Pixel coordinate grounding data:
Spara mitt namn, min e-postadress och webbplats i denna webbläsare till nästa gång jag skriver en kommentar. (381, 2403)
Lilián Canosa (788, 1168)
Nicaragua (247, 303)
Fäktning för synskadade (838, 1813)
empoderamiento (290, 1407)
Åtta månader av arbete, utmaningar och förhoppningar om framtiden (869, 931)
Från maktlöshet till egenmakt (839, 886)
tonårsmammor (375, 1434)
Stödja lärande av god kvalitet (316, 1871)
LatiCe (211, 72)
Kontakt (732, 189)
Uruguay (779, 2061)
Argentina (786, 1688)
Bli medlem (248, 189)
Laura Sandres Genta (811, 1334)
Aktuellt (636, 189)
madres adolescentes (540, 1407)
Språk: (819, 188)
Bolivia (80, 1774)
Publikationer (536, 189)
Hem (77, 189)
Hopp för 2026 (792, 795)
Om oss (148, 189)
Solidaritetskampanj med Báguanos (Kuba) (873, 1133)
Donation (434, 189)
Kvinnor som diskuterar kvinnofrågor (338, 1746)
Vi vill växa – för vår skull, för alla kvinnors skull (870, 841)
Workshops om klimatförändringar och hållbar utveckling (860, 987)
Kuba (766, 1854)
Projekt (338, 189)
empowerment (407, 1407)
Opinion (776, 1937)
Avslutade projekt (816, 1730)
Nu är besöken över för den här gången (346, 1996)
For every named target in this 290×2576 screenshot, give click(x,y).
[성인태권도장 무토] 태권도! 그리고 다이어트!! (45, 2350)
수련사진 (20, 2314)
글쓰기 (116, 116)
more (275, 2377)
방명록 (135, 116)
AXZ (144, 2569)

_TRY IT_. Beginning with the line that has "Laura Sandres Genta (811, 1334)" and ending with the line that has "Kvinnor som diskuterar", set down the lines above exactly and include no others.

_EXPECTED ANSWER_.
Laura Sandres Genta (811, 1334)
Aktuellt (636, 189)
madres adolescentes (540, 1407)
Språk: (819, 188)
Bolivia (80, 1774)
Publikationer (536, 189)
Hem (77, 189)
Hopp för 2026 (792, 795)
Om oss (148, 189)
Solidaritetskampanj med Báguanos (Kuba) (873, 1133)
Donation (434, 189)
Kvinnor som diskuterar kvinnofrågor (338, 1746)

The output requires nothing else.